Listed entries:
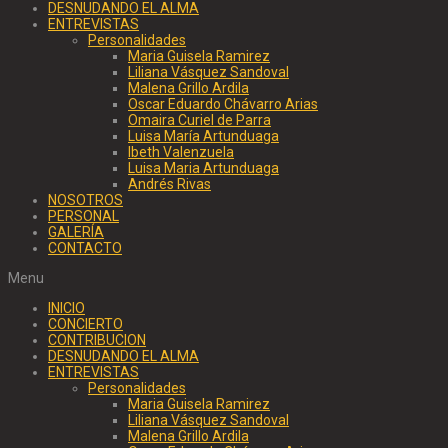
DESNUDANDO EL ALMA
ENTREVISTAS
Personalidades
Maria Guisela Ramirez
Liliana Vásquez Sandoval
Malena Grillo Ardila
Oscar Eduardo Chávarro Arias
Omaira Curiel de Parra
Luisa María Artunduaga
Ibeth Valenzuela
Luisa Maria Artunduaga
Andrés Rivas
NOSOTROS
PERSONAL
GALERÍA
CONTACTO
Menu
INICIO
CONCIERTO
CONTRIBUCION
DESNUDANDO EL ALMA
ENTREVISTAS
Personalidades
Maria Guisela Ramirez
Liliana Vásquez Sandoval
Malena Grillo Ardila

==

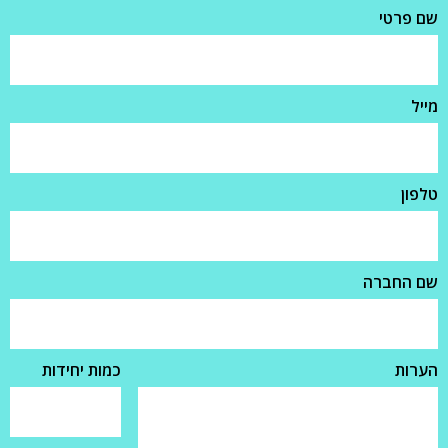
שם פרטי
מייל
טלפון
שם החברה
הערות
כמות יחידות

---

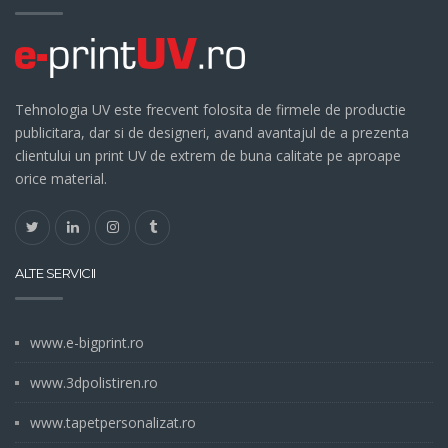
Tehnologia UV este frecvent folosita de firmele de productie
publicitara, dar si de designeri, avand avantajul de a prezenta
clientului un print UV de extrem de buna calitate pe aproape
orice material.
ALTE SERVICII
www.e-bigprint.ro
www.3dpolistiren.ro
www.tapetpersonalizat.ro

Task instructions: Output the material above exactly, but only from the line that carries "ALTE SERVICII" through the line that carries "www.tapetpersonalizat.ro".

Solution:
ALTE SERVICII
www.e-bigprint.ro
www.3dpolistiren.ro
www.tapetpersonalizat.ro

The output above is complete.